• _Extracted records_:
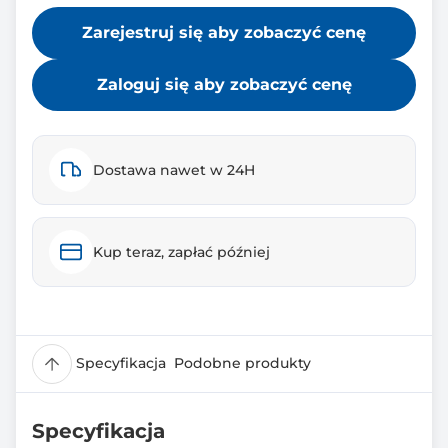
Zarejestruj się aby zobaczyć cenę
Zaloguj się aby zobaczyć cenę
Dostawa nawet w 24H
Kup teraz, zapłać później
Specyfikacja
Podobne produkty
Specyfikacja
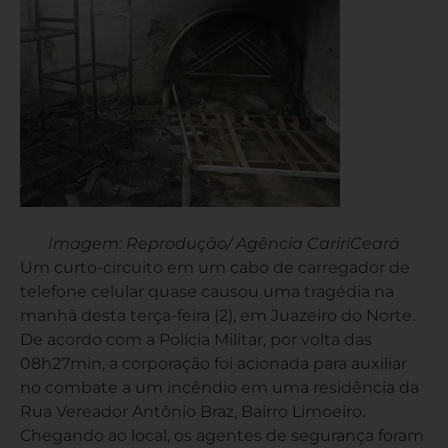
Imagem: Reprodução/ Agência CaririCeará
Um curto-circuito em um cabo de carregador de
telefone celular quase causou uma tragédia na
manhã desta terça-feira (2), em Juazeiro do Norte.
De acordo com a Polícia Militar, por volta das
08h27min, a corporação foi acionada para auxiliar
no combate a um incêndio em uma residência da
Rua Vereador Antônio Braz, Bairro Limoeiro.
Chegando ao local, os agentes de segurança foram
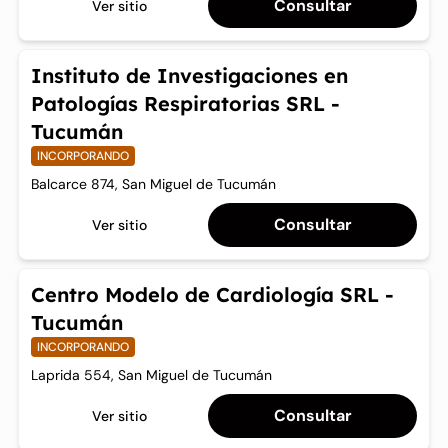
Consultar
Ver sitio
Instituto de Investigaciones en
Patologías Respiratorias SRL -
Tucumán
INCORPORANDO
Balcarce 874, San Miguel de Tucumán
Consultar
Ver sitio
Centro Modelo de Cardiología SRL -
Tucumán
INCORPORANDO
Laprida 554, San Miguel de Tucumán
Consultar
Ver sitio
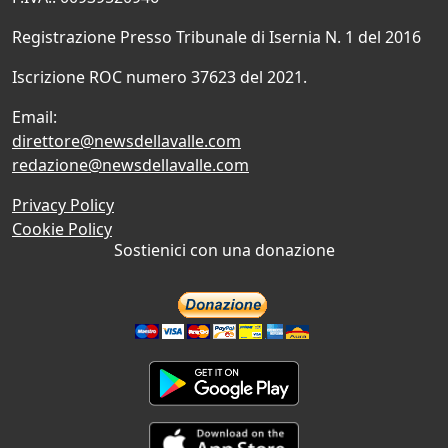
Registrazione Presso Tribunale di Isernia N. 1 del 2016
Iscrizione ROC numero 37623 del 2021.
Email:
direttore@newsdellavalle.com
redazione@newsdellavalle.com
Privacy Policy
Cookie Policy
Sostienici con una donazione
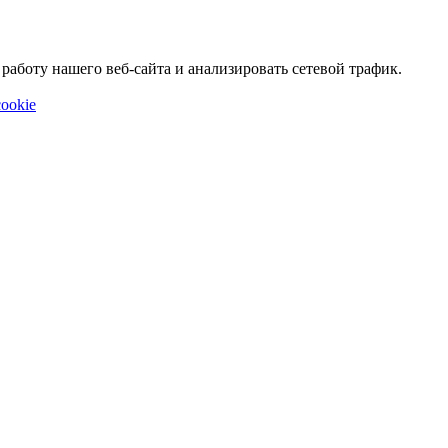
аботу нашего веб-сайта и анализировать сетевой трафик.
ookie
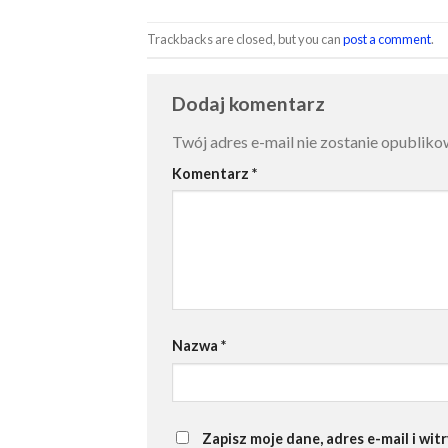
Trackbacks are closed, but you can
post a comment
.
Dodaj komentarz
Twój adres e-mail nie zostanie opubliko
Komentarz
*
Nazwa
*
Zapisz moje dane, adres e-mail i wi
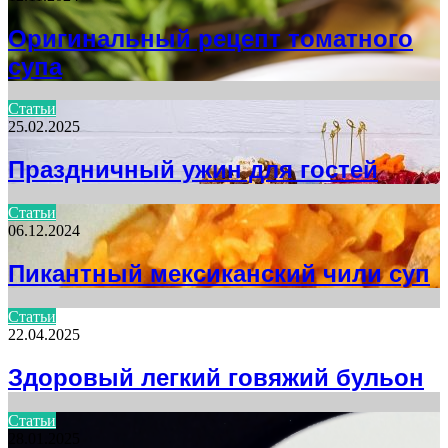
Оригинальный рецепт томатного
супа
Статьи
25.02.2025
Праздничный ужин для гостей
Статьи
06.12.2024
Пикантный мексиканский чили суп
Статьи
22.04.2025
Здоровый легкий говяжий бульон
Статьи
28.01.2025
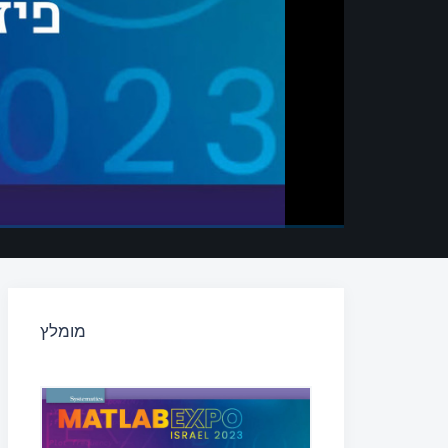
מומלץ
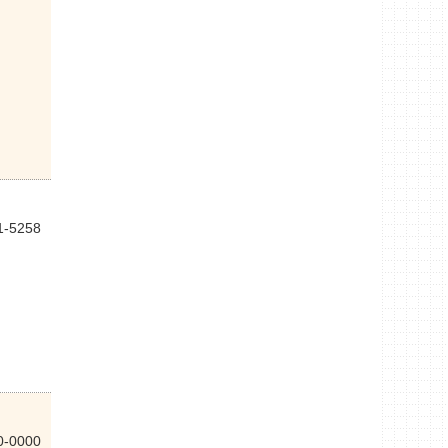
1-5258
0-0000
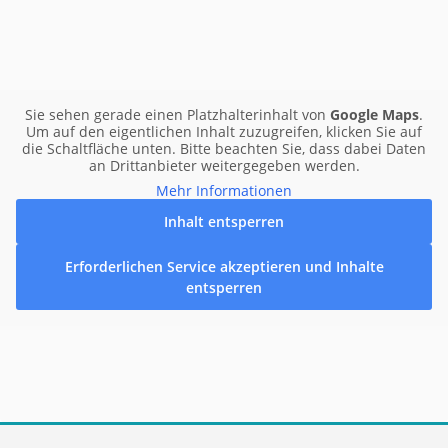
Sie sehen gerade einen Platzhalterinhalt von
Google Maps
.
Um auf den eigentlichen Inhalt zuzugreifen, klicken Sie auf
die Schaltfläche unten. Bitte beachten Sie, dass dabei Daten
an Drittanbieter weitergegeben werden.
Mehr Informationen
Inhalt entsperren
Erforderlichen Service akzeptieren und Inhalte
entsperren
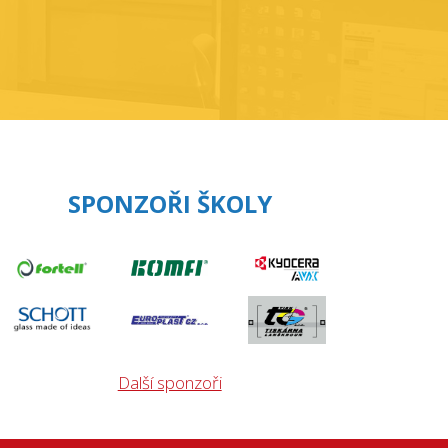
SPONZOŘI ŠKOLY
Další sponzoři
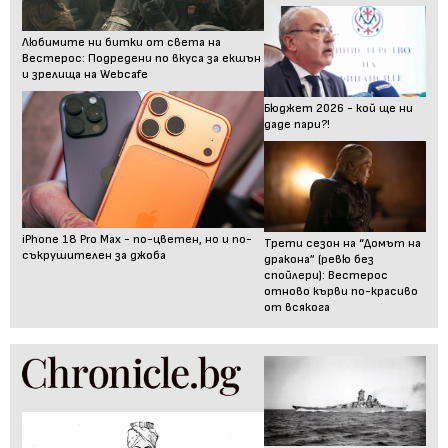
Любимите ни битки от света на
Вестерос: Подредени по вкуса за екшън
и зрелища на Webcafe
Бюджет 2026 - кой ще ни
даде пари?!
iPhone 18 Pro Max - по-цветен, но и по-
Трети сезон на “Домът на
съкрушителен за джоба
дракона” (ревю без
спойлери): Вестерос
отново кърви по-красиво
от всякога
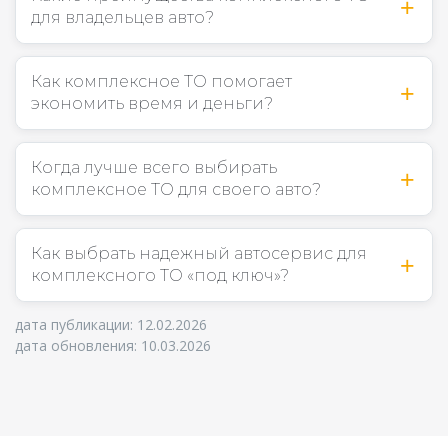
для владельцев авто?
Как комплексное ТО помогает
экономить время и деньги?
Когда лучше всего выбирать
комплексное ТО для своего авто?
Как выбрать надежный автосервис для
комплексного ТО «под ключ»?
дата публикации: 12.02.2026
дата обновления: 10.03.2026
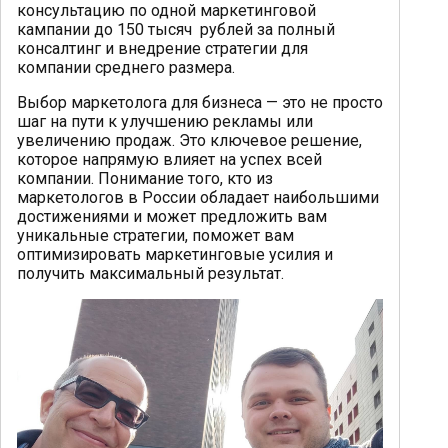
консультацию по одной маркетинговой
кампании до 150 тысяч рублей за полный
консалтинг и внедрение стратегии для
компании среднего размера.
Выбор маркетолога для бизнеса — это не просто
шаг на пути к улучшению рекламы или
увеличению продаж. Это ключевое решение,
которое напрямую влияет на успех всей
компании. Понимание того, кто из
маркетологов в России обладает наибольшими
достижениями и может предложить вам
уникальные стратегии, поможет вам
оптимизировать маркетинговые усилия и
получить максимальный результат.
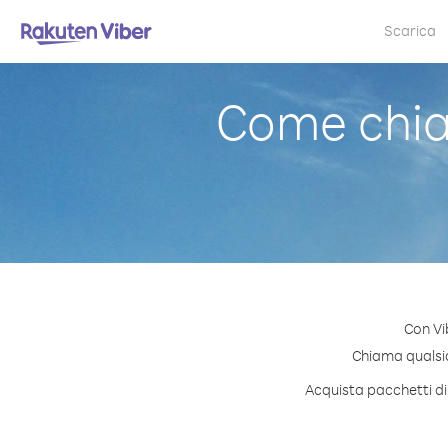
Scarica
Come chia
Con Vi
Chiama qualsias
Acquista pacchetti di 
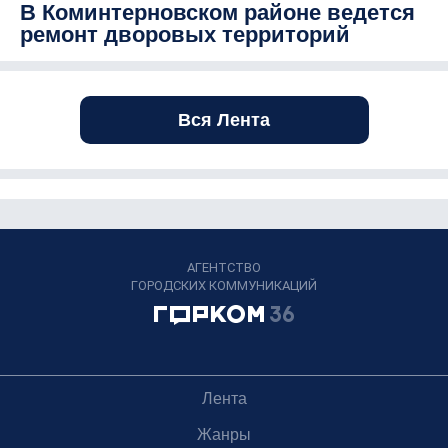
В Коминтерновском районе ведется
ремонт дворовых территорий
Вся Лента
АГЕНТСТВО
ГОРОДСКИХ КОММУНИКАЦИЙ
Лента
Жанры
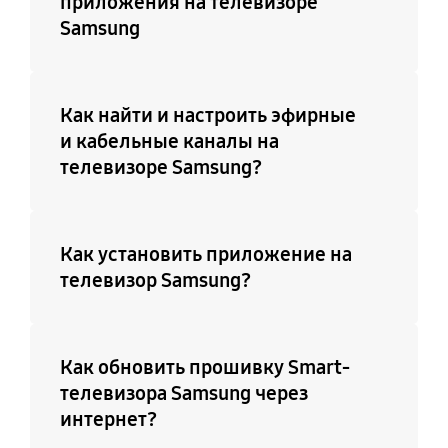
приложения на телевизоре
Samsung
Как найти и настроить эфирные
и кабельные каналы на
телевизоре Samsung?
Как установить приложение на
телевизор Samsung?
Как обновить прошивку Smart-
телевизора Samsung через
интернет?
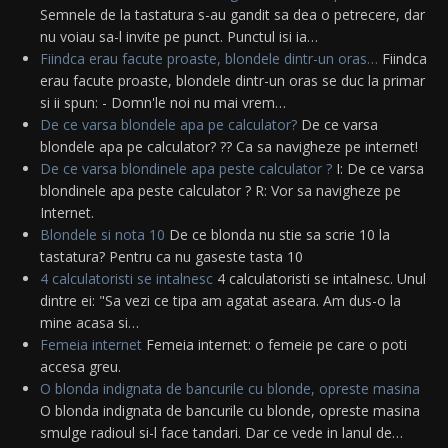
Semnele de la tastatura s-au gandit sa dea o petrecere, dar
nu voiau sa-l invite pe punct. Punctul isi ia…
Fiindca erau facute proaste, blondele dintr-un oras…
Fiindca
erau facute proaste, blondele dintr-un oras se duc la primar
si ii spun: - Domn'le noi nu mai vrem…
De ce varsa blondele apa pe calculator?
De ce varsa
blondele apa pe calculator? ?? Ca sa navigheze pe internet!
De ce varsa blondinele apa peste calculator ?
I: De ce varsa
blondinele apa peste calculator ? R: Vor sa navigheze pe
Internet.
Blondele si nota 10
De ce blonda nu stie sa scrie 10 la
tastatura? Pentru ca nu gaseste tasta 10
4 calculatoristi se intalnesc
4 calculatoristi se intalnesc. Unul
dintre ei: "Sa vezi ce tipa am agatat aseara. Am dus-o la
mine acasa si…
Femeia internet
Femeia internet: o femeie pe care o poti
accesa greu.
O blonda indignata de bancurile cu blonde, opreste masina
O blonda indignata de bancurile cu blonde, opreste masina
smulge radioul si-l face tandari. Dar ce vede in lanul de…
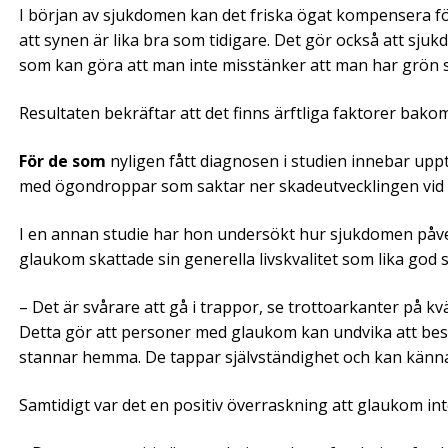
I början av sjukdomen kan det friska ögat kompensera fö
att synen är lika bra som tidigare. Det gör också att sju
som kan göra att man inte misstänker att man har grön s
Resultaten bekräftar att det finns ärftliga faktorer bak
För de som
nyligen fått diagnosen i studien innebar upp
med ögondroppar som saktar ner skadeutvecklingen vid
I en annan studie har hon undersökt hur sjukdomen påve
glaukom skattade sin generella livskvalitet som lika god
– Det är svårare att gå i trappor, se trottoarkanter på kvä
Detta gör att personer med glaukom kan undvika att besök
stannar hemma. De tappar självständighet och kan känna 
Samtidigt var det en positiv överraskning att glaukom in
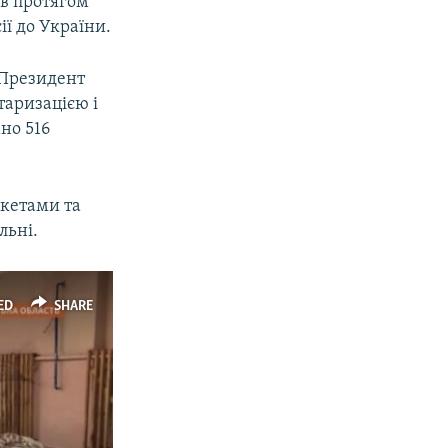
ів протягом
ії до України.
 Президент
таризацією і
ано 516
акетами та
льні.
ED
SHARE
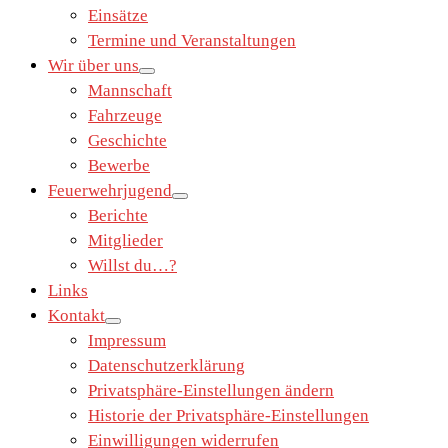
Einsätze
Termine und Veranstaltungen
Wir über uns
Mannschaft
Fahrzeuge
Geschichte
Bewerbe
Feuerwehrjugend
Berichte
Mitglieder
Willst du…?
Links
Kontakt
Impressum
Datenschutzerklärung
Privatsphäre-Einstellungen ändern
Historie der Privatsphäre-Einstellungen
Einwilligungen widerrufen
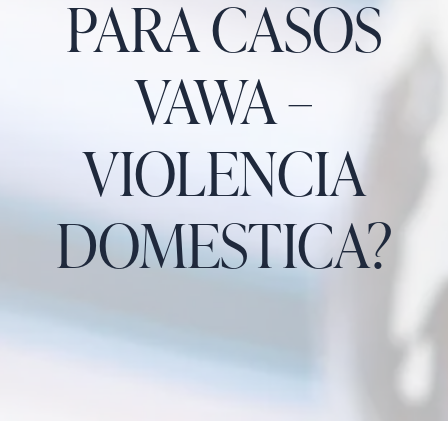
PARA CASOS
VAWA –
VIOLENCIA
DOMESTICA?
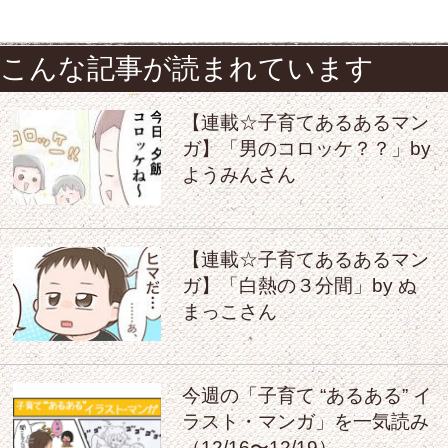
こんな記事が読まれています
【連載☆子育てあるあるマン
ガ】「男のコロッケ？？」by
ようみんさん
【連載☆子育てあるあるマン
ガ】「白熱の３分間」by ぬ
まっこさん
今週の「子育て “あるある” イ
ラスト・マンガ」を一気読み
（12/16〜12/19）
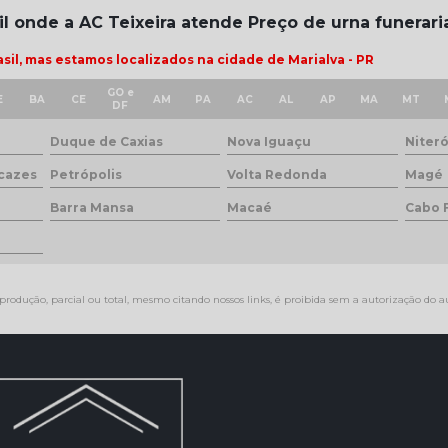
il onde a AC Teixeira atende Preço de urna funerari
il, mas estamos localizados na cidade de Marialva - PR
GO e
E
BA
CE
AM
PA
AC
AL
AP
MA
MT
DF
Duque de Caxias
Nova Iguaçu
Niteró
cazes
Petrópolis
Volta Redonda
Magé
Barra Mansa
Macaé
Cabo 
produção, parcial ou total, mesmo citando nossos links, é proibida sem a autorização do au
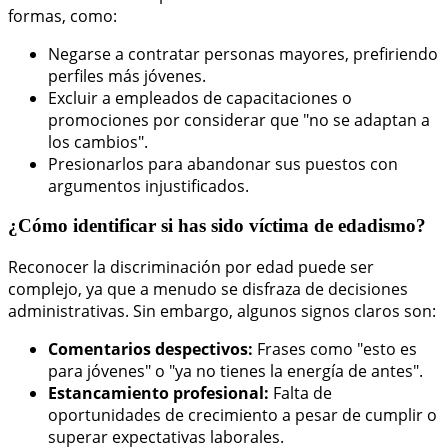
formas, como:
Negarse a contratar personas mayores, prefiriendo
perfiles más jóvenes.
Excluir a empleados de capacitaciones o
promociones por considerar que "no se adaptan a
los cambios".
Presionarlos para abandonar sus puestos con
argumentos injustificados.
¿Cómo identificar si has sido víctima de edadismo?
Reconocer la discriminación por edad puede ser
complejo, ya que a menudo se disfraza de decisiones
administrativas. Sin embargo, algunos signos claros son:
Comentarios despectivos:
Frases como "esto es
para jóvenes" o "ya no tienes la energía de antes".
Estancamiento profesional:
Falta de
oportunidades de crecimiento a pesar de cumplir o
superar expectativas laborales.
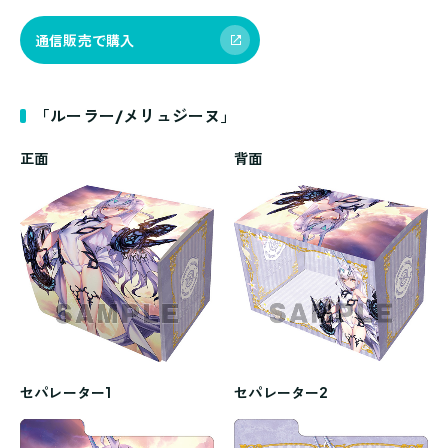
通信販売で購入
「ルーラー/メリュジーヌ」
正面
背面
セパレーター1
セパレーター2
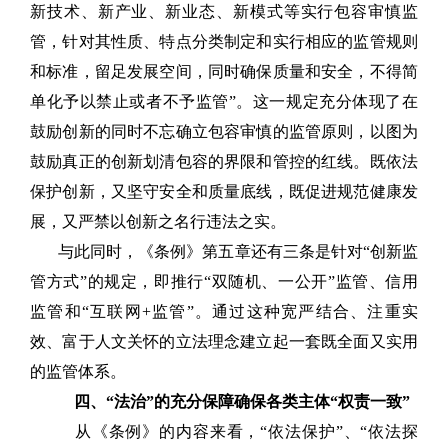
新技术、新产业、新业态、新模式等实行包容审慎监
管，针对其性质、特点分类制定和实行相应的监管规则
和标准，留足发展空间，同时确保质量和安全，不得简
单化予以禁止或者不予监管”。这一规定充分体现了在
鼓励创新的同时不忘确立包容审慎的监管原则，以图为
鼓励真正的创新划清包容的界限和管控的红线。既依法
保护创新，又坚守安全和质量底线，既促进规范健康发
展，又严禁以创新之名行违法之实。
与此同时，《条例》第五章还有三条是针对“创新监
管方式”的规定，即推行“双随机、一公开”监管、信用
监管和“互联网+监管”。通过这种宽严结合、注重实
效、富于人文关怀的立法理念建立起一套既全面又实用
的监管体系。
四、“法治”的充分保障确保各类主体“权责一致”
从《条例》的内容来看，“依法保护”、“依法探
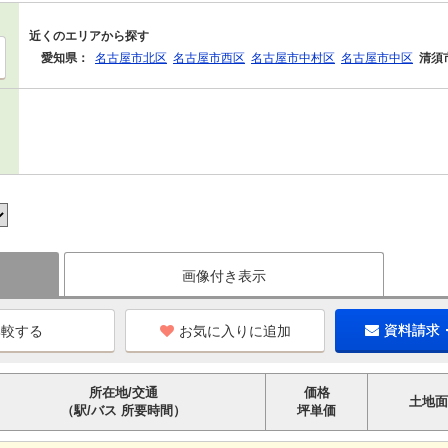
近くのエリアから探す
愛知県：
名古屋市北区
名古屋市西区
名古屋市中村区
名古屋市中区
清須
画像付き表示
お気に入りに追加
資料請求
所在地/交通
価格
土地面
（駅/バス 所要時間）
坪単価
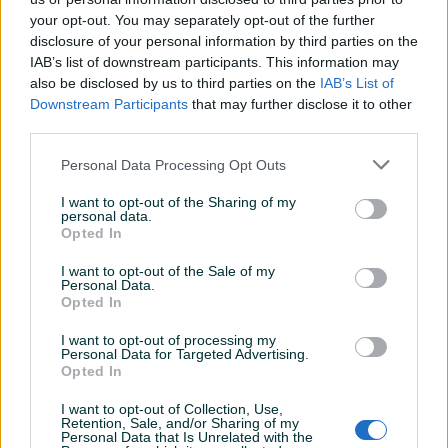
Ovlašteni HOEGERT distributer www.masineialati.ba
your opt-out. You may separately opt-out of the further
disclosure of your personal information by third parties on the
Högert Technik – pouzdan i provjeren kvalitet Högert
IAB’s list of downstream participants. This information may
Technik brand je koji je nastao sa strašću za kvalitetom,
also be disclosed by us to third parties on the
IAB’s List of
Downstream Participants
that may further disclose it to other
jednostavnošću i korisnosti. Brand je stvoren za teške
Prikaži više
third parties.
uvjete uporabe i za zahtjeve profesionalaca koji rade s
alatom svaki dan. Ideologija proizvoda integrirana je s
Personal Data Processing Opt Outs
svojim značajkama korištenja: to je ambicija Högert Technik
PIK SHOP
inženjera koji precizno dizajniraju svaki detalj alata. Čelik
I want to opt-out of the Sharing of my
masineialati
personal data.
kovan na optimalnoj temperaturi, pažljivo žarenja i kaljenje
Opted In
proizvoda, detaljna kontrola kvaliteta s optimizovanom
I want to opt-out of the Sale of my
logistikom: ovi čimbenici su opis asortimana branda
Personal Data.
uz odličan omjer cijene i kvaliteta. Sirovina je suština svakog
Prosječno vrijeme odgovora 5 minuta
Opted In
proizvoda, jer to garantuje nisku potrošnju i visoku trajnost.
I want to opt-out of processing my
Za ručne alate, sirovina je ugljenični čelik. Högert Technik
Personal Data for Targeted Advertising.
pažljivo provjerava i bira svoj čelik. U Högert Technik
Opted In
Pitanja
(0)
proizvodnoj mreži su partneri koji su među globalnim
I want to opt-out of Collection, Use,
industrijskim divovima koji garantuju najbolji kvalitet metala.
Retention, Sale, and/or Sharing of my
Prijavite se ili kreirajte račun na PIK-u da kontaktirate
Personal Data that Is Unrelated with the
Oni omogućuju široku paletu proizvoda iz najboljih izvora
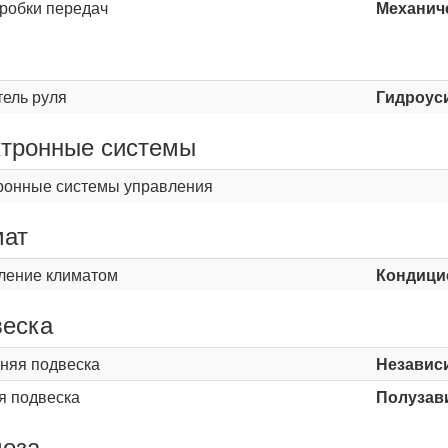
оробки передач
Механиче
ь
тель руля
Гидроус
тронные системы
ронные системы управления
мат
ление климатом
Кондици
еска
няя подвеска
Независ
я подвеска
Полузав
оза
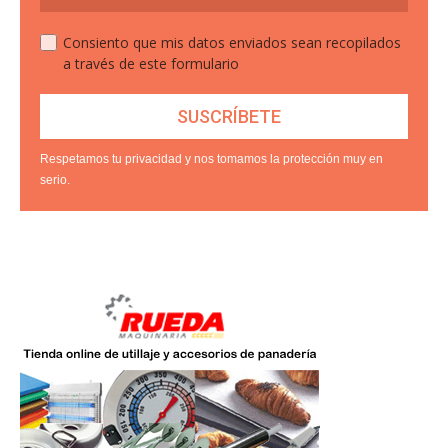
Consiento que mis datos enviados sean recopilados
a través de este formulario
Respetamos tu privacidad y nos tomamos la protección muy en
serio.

• _TRY IT_: Would you copy, unchanged, the stretch of the records above that begins at the line containing "De ce varsa blondinele apa peste calculator ?" and ends at the line containing "4 calculatoristi se intalnesc. Unul", and only that?

• _RESULT_:
De ce varsa blondinele apa peste calculator ?
I: De ce varsa
blondinele apa peste calculator ? R: Vor sa navigheze pe
Internet.
Blondele si nota 10
De ce blonda nu stie sa scrie 10 la
tastatura? Pentru ca nu gaseste tasta 10
4 calculatoristi se intalnesc
4 calculatoristi se intalnesc. Unul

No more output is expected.